Federated Learning for Domain-Specific Language Models

Led an applied research project to train BERT on customer data without data commingling using federated learning. Validated technical feasibility and ran adversarial privacy evaluations.

Federated LearningNLPBERTPrivacyPython

Overview

At ServiceNow, most ML use cases were NLP: text classification, sentiment analysis, ticket routing, summarization. The standard pipeline was a language model encoder (BERT) plus a task-specific head trained on downstream data. The problem was that open-domain language models did not perform well on enterprise text. Customer data is full of internal jargon, product names, workflow terminology, and domain-specific patterns that models trained on Wikipedia and news articles have never seen. We needed domain-specific language models, and training those required customer data.

ServiceNow's customers each operate in completely siloed environments, on cloud or on-prem. Their data never leaves their infrastructure. The existing process involved asking customers for explicit permission, then extracting and storing their data internally. Most customers were reluctant due to privacy concerns, and even when they agreed, the extraction and storage required significant compliance and governance work. The pipeline was slow, expensive, and undersupplied with data because too few customers opted in.

I led the applied research effort to show that federated learning could replace the centralized training procedure, removing the need to extract or commingle customer data.

Result

The federated model's performance on downstream intent classification was indistinguishable from the centrally trained model.

The Hypothesis

Federated learning offered a different approach. Instead of bringing the data to the model, you bring the model to the data. Each customer trains a copy of the model locally on their own data, then sends back only the updated model weights. A central server aggregates these updates and produces a new model. The raw data never leaves the customer's infrastructure.

The business hypothesis: if customers no longer need to hand over their data, more of them will participate, which means more diverse training data and better ML products. The technical hypothesis: a federatively trained BERT model would perform as well as one trained on the same data in the traditional centralized way.

What I Did

Phase 1: Federated Training and Benchmarking

We gathered datasets from five customers who had opted into ServiceNow's data-sharing program. Rather than pooling this data centrally, we simulated a federated setup. A server initialized a BERT model, made copies, and distributed one to each client. Each client trained on their local data and sent the updated model back to the server, which averaged the weights using FedAvg (McMahan et al.). This process ran for multiple rounds until the model converged.

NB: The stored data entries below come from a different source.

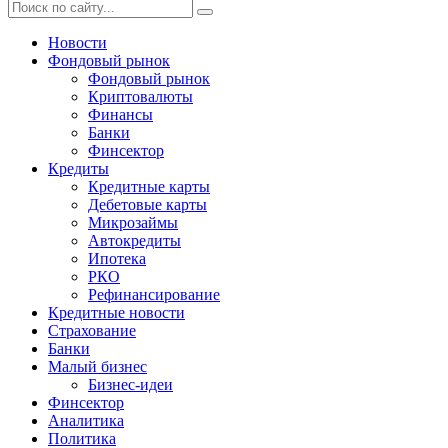
Новости
Фондовый рынок
Фондовый рынок
Криптовалюты
Финансы
Банки
Финсектор
Кредиты
Кредитные карты
Дебетовые карты
Микрозаймы
Автокредиты
Ипотека
РКО
Рефинансирование
Кредитные новости
Страхование
Банки
Малый бизнес
Бизнес-идеи
Финсектор
Аналитика
Политика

To evaluate the result, we froze the federated language model and used it as a feature extractor for downstream intent classification tasks. We ran a benchmarking pipeline: embeddings from the frozen model fed into downstream classifiers, with hyperparameter search to find the best configuration for each task. We compared the aggregated scores against a BERT model trained on the same data in the conventional centralized way.

We also checked for catastrophic forgetting to confirm the federated model retained its general-purpose capabilities. It did. No measurable degradation.

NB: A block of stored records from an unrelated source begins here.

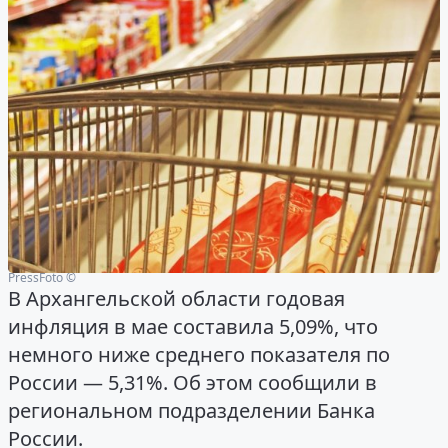
PressFoto ©
В Архангельской области годовая
инфляция в мае составила 5,09%, что
немного ниже среднего показателя по
России — 5,31%. Об этом сообщили в
региональном подразделении Банка
России.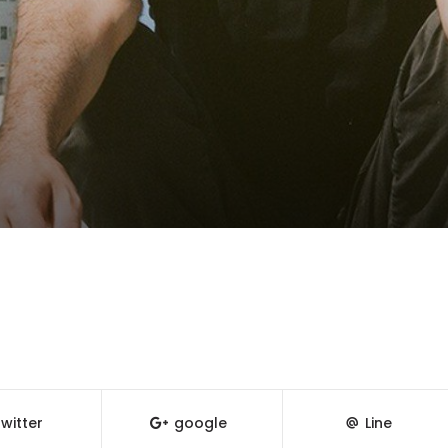
witter
google
Line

Phase 2: Privacy Evaluation

Federated learning prevents the transfer of raw customer data, but it does not automatically prevent the model from memorizing that data. A model trained on sensitive text can encode specific details (names, phone numbers, internal identifiers) into its parameters. The fact that the training data never left the customer's infrastructure does not mean the resulting model is safe to share.

We ran membership inference attacks on the federated model to measure what it had learned about individual training examples. The methodology was based on "The Secret Sharer" by Carlini et al., which provides a framework for quantifying unintended memorization in neural networks. We specifically tested whether the model could be probed to extract sensitive information like phone numbers from the training data. I documented the findings in an internal report.

Federated learning is a data transfer solution, not a privacy solution. If you want actual privacy guarantees, you need additional techniques on top of it.

Results

  • Demonstrated that a federatively trained BERT model performs indistinguishably from its centrally trained counterpart on intent classification tasks.
  • Validated the technical feasibility of replacing ServiceNow's centralized training pipeline with federated learning.
  • Completed a privacy evaluation documenting the model's memorization characteristics under adversarial probing.
  • The business case: customers who previously refused to share data could now participate, since their data never leaves their infrastructure. Business impact is measured by the number of new customers willing to opt in under the federated setup.